All through the years that everyone asks you what you're going to be when you grow up, I thought I was going to be an English professor. My last year of college, I took the GREs and read up on PhD programs. Then I realized that I like books too much to study them for a living. I didn't want to read from a critical distance. (I don't regret that I didn't pursue that path, but in writing that last sentence I just realized that I'm not sure I agree with my younger self on that point anymore. At least if I had been an English professor I would have gotten to read literature all the time; as a lawyer I never had time to read literature, and it hurt.)
Once I'd decided not to be a professor, I was at a loss. I actually used the phrase "existential crisis" to describe how I felt, without irony. The path to be an English professor was well-mapped, and there were reassuring plaudits at each stage: grades and test scores and recommendations and awards and other stamps of approval from comfortingly elite institutions. Leaving that path forced me to ask myself what I wanted out of my life, which is another way of saying, what is the meaning of life? It's a big question that most people can't answer, and confronting it directly feels empty, and lonely.

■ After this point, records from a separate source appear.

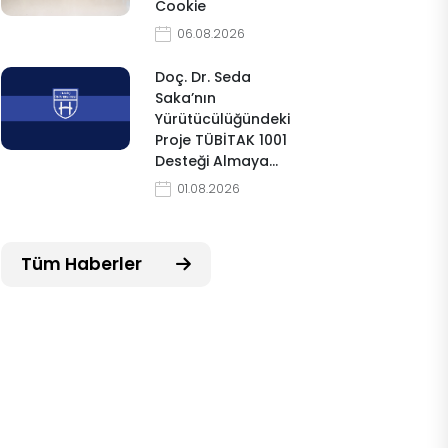
Cookie
06.08.2026
Doç. Dr. Seda
Saka’nın
Yürütücülüğündeki
Proje TÜBİTAK 1001
Desteği Almaya…
01.08.2026
Tüm Haberler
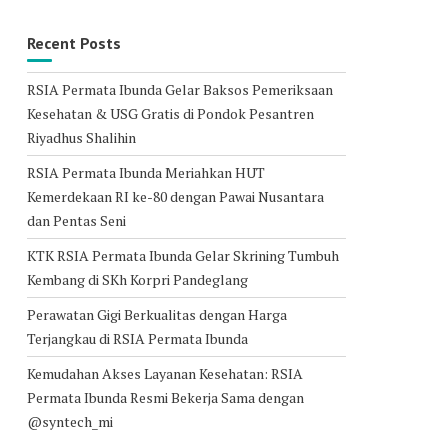
Recent Posts
RSIA Permata Ibunda Gelar Baksos Pemeriksaan
Kesehatan & USG Gratis di Pondok Pesantren
Riyadhus Shalihin
RSIA Permata Ibunda Meriahkan HUT
Kemerdekaan RI ke-80 dengan Pawai Nusantara
dan Pentas Seni
KTK RSIA Permata Ibunda Gelar Skrining Tumbuh
Kembang di SKh Korpri Pandeglang
Perawatan Gigi Berkualitas dengan Harga
Terjangkau di RSIA Permata Ibunda
Kemudahan Akses Layanan Kesehatan: RSIA
Permata Ibunda Resmi Bekerja Sama dengan
@syntech_mi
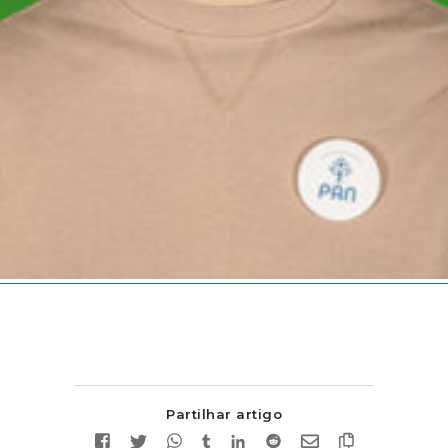
Partilhar artigo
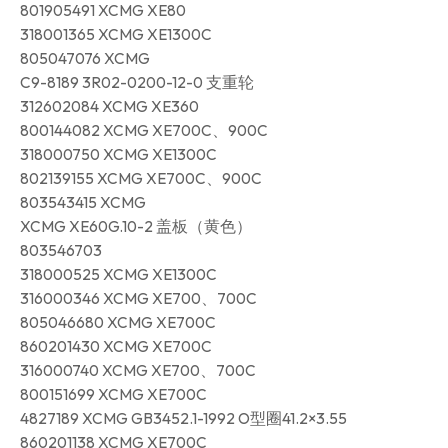
801905491 XCMG XE80
318001365 XCMG XE1300C
805047076 XCMG
C9-8189 3R02-0200-12-0 支重轮
312602084 XCMG XE360
800144082 XCMG XE700C、900C
318000750 XCMG XE1300C
802139155 XCMG XE700C、900C
803543415 XCMG
XCMG XE60G.10-2 盖板（黄色）
803546703
318000525 XCMG XE1300C
316000346 XCMG XE700、700C
805046680 XCMG XE700C
860201430 XCMG XE700C
316000740 XCMG XE700、700C
800151699 XCMG XE700C
4827189 XCMG GB3452.1-1992 O型圈41.2×3.55
860201138 XCMG XE700C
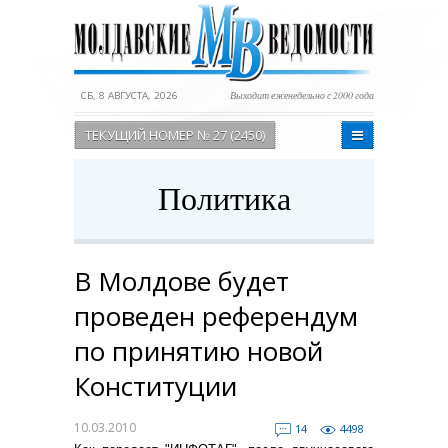
СБ, 8 АВГУСТА, 2026
Выходит еженедельно с 2000 года
ТЕКУЩИЙ НОМЕР № 27 (2450)
Политика
В Молдове будет
проведен референдум
по принятию новой
Конституции
10.03.2010
14
4498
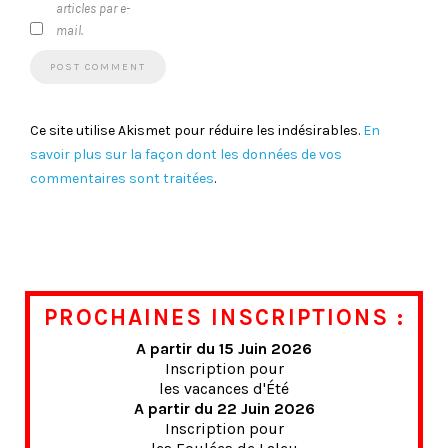
articles par e-
mail.
Ce site utilise Akismet pour réduire les indésirables.
En
savoir plus sur la façon dont les données de vos
commentaires sont traitées
.
PROCHAINES INSCRIPTIONS :
A partir du 15 Juin 2026
Inscription pour
les vacances d'Été
A partir du 22 Juin 2026
Inscription pour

For lack of any other ideas about what to do with a BA in English, I went into book publishing, and a few years later ended up in law school. I'm eliding a lot here, but it's not my intent to tell the story of my life here.

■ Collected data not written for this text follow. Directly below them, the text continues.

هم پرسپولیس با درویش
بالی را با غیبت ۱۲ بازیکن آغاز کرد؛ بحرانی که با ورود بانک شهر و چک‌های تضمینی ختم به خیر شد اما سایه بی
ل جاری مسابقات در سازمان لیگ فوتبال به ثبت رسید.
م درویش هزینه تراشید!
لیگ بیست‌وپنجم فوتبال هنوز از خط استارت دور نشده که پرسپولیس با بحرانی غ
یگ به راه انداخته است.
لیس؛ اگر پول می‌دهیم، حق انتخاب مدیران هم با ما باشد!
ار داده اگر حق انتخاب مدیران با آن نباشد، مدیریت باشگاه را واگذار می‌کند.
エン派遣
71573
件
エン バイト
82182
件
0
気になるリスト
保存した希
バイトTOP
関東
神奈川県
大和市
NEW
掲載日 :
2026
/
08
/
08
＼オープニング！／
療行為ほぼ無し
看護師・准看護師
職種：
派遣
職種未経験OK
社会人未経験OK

The point is, the way I feel right now about my life and career feels very similar to how I felt when I graduated from college. The pretentious and melodramatic phrase "existential crisis" is once again inescapably apt.

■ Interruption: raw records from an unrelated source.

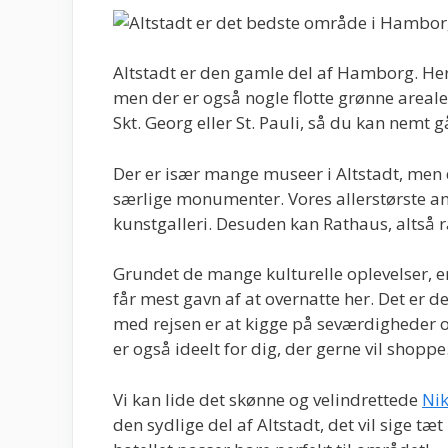
Altstadt er den gamle del af Hamborg. He
men der er også nogle flotte grønne arealer
Skt. Georg eller St. Pauli, så du kan nemt g
Der er især mange museer i Altstadt, men
særlige monumenter. Vores allerstørste a
kunstgalleri. Desuden kan Rathaus, altså 
Grundet de mange kulturelle oplevelser, er
får mest gavn af at overnatte her. Det er d
med rejsen er at kigge på seværdigheder 
er også ideelt for dig, der gerne vil shoppe
Vi kan lide det skønne og velindrettede
Ni
den sydlige del af Altstadt, det vil sige tæ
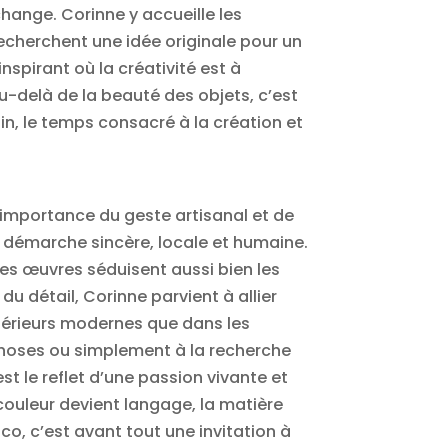
échange. Corinne y accueille les
echerchent une idée originale pour un
spirant où la créativité est à
 Au-delà de la beauté des objets, c’est
ain, le temps consacré à la création et
’importance du geste artisanal et de
e démarche sincère, locale et humaine.
Ses œuvres séduisent aussi bien les
u détail, Corinne parvient à allier
intérieurs modernes que dans les
choses ou simplement à la recherche
t le reflet d’une passion vivante et
 couleur devient langage, la matière
co, c’est avant tout une invitation à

At times it leads me to ask, "what have I done?" I left a job that I enjoyed and at which I was pretty good, and now I feel adrift. But I also know that my satisfyingly high-powered job did not shield me from existential crises. It kept me too busy to dwell on it much, but I still felt like I was wasting my life on something that did not in the end matter to me very much. Which is exactly why I left. That and the needs of my family. It's one thing to waste your life on something you don't care about; it's another to see your family making sacrifices so that you can do it.